Kenyan software developer

Rose Njeri Tunguru (born 1989–1990) is a Kenyan coder and activist. She became known for her creation of "Civic Email," a digital tool aimed at helping Kenyans email officials expressing opposition to the Kenyan Finance Bill 2025, for which she was subsequently arrested. Her arrest sparked national outrage and protest. She was named as a Time 100 Next in 2025.

==Biography==
Tunguru resides in an apartment in Embakasi, Nairobi, and earned a bachelor's degree in commerce. She subsequently began learning web development through She Codes, Harvard Online, and Alt Africa.

On May 19, 2025, Tunguru announced on X that she "wrote a simple program that lets you reject the Finance Bill 2025 with just one click". The tool was called "Civic Email". The launch coincided with public discontent over the Kenyan Finance Bill 2025, and could be used to help citizens voice their objections to that tax law. On May 31, she was arrested during a graduation ceremony, and her devices were confiscated. She has stated that she was "never read her rights" and was detained for 88 hours due to the weekend and a public holiday.

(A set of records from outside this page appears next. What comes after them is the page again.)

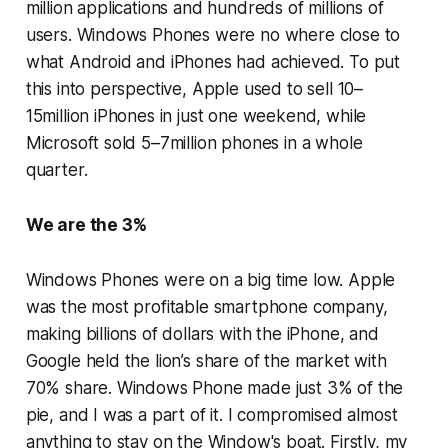
million applications and hundreds of millions of
users. Windows Phones were no where close to
what Android and iPhones had achieved. To put
this into perspective, Apple used to sell 10–
15million iPhones in just one weekend, while
Microsoft sold 5–7million phones in a whole
quarter.
We are the 3%
Windows Phones were on a big time low. Apple
was the most profitable smartphone company,
making billions of dollars with the iPhone, and
Google held the lion’s share of the market with
70% share. Windows Phone made just 3% of the
pie, and I was a part of it. I compromised almost
anything to stay on the Window's boat. Firstly, my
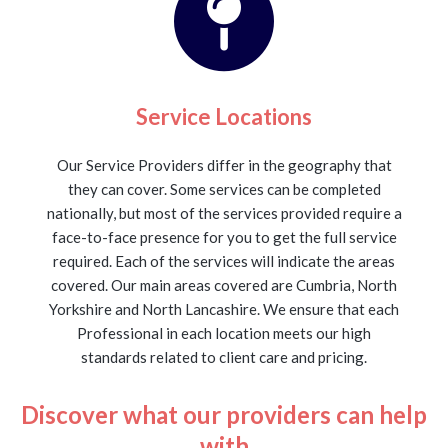
Service Locations
Our Service Providers differ in the geography that
they can cover. Some services can be completed
nationally, but most of the services provided require a
face-to-face presence for you to get the full service
required. Each of the services will indicate the areas
covered. Our main areas covered are Cumbria, North
Yorkshire and North Lancashire. We ensure that each
Professional in each location meets our high
standards related to client care and pricing.
Discover what our providers can help
with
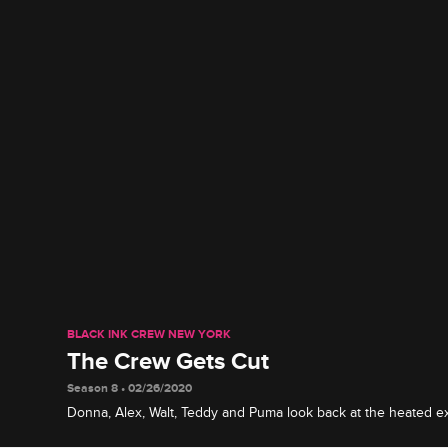
BLACK INK CREW NEW YORK
The Crew Gets Cut
Season 8 • 02/26/2020
Donna, Alex, Walt, Teddy and Puma look back at the heated 
that led to their terminations, including Tati's promotion and 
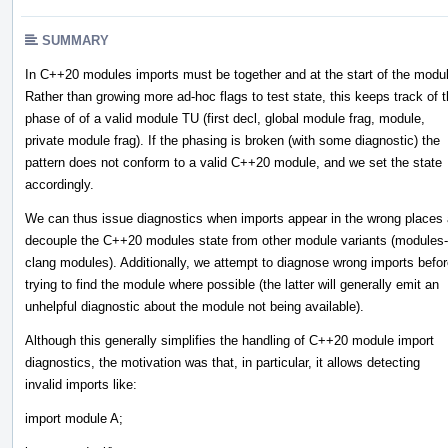
SUMMARY
In C++20 modules imports must be together and at the start of the modu
Rather than growing more ad-hoc flags to test state, this keeps track of 
phase of of a valid module TU (first decl, global module frag, module,
private module frag). If the phasing is broken (with some diagnostic) the
pattern does not conform to a valid C++20 module, and we set the state
accordingly.
We can thus issue diagnostics when imports appear in the wrong places
decouple the C++20 modules state from other module variants (modules-
clang modules). Additionally, we attempt to diagnose wrong imports befo
trying to find the module where possible (the latter will generally emit an
unhelpful diagnostic about the module not being available).
Although this generally simplifies the handling of C++20 module import
diagnostics, the motivation was that, in particular, it allows detecting
invalid imports like:
import module A;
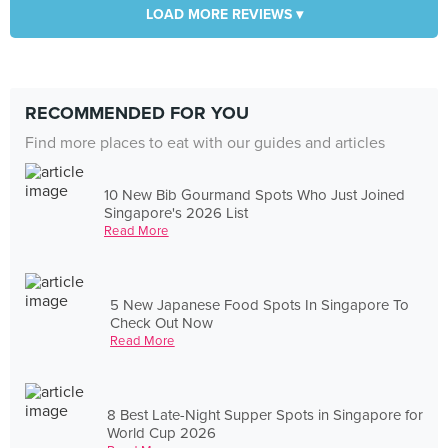
LOAD MORE REVIEWS ▾
RECOMMENDED FOR YOU
Find more places to eat with our guides and articles
10 New Bib Gourmand Spots Who Just Joined
Singapore's 2026 List
Read More
5 New Japanese Food Spots In Singapore To
Check Out Now
Read More
8 Best Late-Night Supper Spots in Singapore for
World Cup 2026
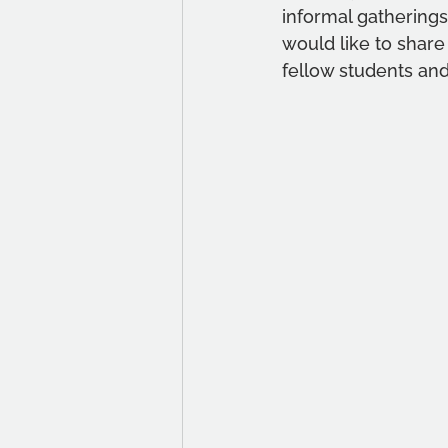
informal gatherin
would like to share
fellow students and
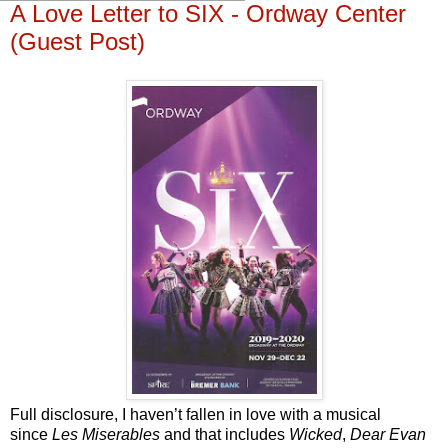
A Love Letter to SIX - Ordway Center
(Guest Post)
Full disclosure, I haven’t fallen in love with a musical
since
Les Miserables
and that includes
Wicked
,
Dear Evan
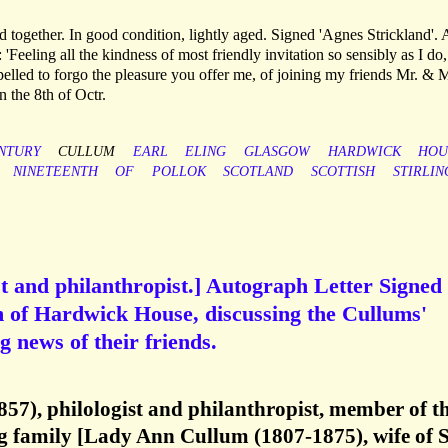
 together. In good condition, lightly aged. Signed 'Agnes Strickland'. 
 'Feeling all the kindness of most friendly invitation so sensibly as I do, 
pelled to forgo the pleasure you offer me, of joining my friends Mr. & 
the 8th of Octr.
NTURY
CULLUM
EARL
ELING
GLASGOW
HARDWICK
HOU
NINETEENTH
OF
POLLOK
SCOTLAND
SCOTTISH
STIRLIN
t and philanthropist.] Autograph Letter Signed 
 of Hardwick House, discussing the Cullums'
 news of their friends.
57), philologist and philanthropist, member of t
family [Lady Ann Cullum (1807-1875), wife of S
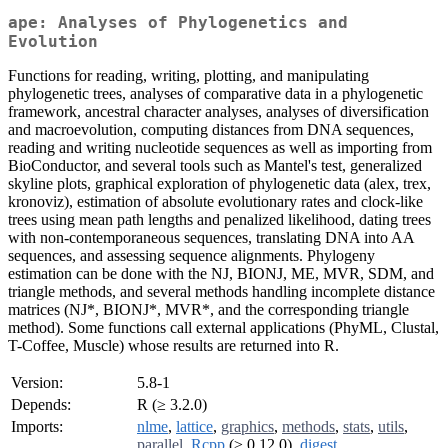
ape: Analyses of Phylogenetics and
Evolution
Functions for reading, writing, plotting, and manipulating
phylogenetic trees, analyses of comparative data in a phylogenetic
framework, ancestral character analyses, analyses of diversification
and macroevolution, computing distances from DNA sequences,
reading and writing nucleotide sequences as well as importing from
BioConductor, and several tools such as Mantel's test, generalized
skyline plots, graphical exploration of phylogenetic data (alex, trex,
kronoviz), estimation of absolute evolutionary rates and clock-like
trees using mean path lengths and penalized likelihood, dating trees
with non-contemporaneous sequences, translating DNA into AA
sequences, and assessing sequence alignments. Phylogeny
estimation can be done with the NJ, BIONJ, ME, MVR, SDM, and
triangle methods, and several methods handling incomplete distance
matrices (NJ*, BIONJ*, MVR*, and the corresponding triangle
method). Some functions call external applications (PhyML, Clustal,
T-Coffee, Muscle) whose results are returned into R.
Version:
5.8-1
Depends:
R (≥ 3.2.0)
Imports:
nlme
,
lattice
,
graphics
,
methods
,
stats
,
utils
,
parallel
,
Rcpp
(≥ 0.12.0),
digest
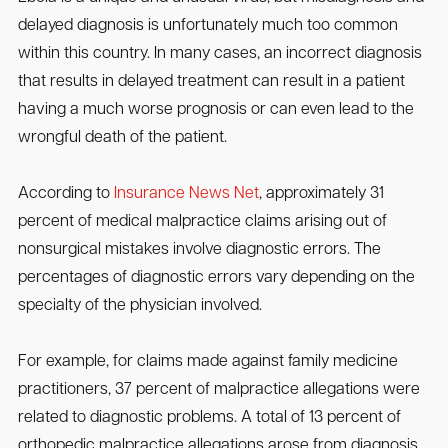
delayed diagnosis is unfortunately much too common
within this country. In many cases, an incorrect diagnosis
that results in delayed treatment can result in a patient
having a much worse prognosis or can even lead to the
wrongful death of the patient.
According to
Insurance News Net
, approximately 31
percent of medical malpractice claims arising out of
nonsurgical mistakes involve diagnostic errors. The
percentages of diagnostic errors vary depending on the
specialty of the physician involved.
For example, for claims made against family medicine
practitioners, 37 percent of malpractice allegations were
related to diagnostic problems. A total of 13 percent of
orthopedic malpractice allegations arose from diagnosis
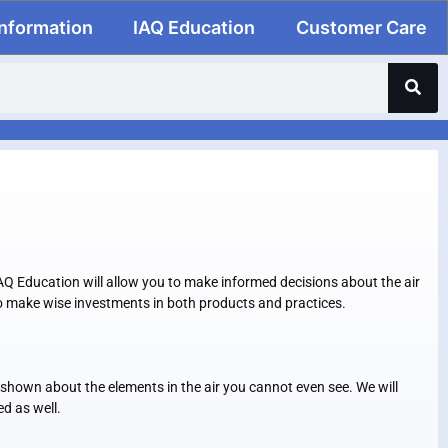
Information
IAQ Education
Customer Care
 IAQ Education will allow you to make informed decisions about the air
 to make wise investments in both products and practices.
be shown about the elements in the air you cannot even see. We will
ed as well.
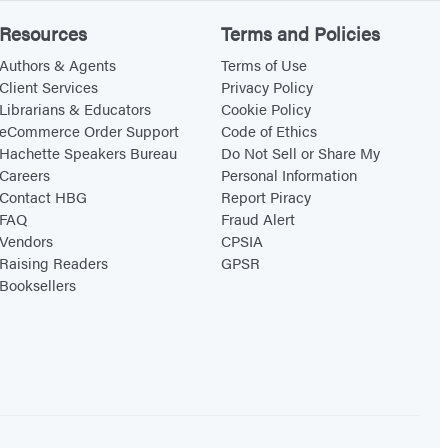
Resources
Terms and Policies
Authors & Agents
Terms of Use
Client Services
Privacy Policy
Librarians & Educators
Cookie Policy
eCommerce Order Support
Code of Ethics
Hachette Speakers Bureau
Do Not Sell or Share My
Careers
Personal Information
Contact HBG
Report Piracy
FAQ
Fraud Alert
Vendors
CPSIA
Raising Readers
GPSR
Booksellers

She was officially charged with unauthorized interference with a computer system for, according to prosecutors, "interfering with the normal functioning of government systems" by making her tool which "automatically generated and sent mass emails." She was subsequently released on bond. Video footage captured her smiling, which went viral on social media.

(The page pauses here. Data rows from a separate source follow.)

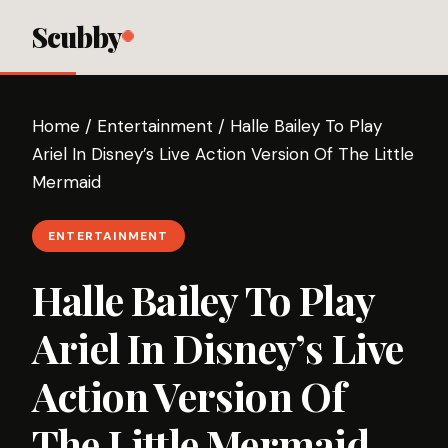
Scubby
Home
/
Entertainment
/
Halle Bailey To Play
Ariel In Disney’s Live Action Version Of The Little
Mermaid
ENTERTAINMENT
Halle Bailey To Play
Ariel In Disney’s Live
Action Version Of
The Little Mermaid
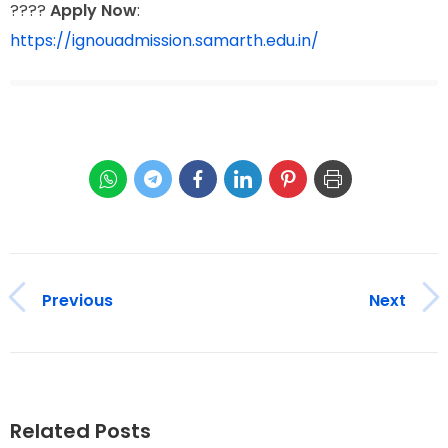
????
Apply Now
:
https://ignouadmission.samarth.edu.in/
Previous
Next
Related Posts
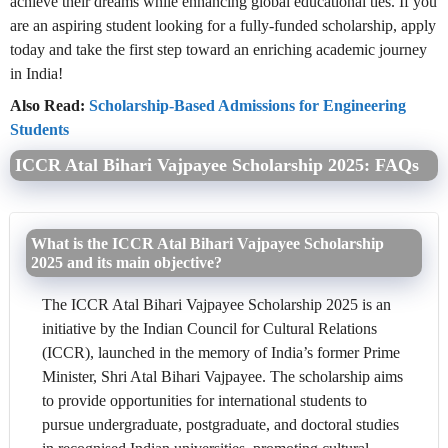
achieve their dreams while enhancing global educational ties. If you
are an aspiring student looking for a fully-funded scholarship, apply
today and take the first step toward an enriching academic journey
in India!
Also Read:
Scholarship-Based Admissions for Engineering
Students
ICCR Atal Bihari Vajpayee Scholarship 2025: FAQs
What is the ICCR Atal Bihari Vajpayee Scholarship
2025 and its main objective?
The ICCR Atal Bihari Vajpayee Scholarship 2025 is an
initiative by the Indian Council for Cultural Relations
(ICCR), launched in the memory of India’s former Prime
Minister, Shri Atal Bihari Vajpayee. The scholarship aims
to provide opportunities for international students to
pursue undergraduate, postgraduate, and doctoral studies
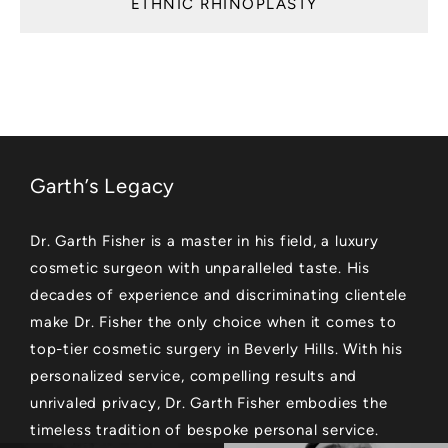
ETHNIC RHINOPLASTY
Garth’s Legacy
Dr. Garth Fisher is a master in his field, a luxury
cosmetic surgeon with unparalleled taste. His
decades of experience and discriminating clientele
make Dr. Fisher the only choice when it comes to
top-tier cosmetic surgery in Beverly Hills. With his
personalized service, compelling results and
unrivaled privacy, Dr. Garth Fisher embodies the
timeless tradition of bespoke personal service.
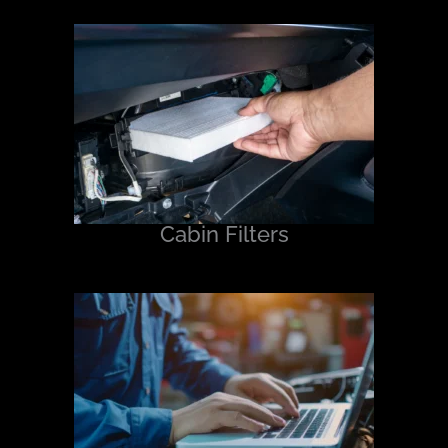
Cabin Filters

Her case led to a national outcry, a trending hashtag of #FreeRoseNjeri and activists protesting outside her jail. She received support from organizations including Amnesty International Kenya and attorneys including former Chief Justice of Kenya David Maraga. The case against her was ultimately dismissed by a magistrate, who also ordered her devices returned. However, she has stated that her devices still have not been returned, and that officers have attempted to arrest her again since. Since then, she has described herself as a "civic tech activist."

In 2026, she launched a new tool called Tuma Report, a platform allowing users to submit reports of events. She has stated she was inspired to create this by the clashes in Kakamega County, where households were meant to be displaced by gold mining, which she has stated was not reported by news media.

She was named as a Time 100 Next in 2025. She has also been named to the 40 under 40 list by Business Daily Africa.

==Personal life==
Tunguru has anemia, which she has stated was worsened by her time being detained. She has two children.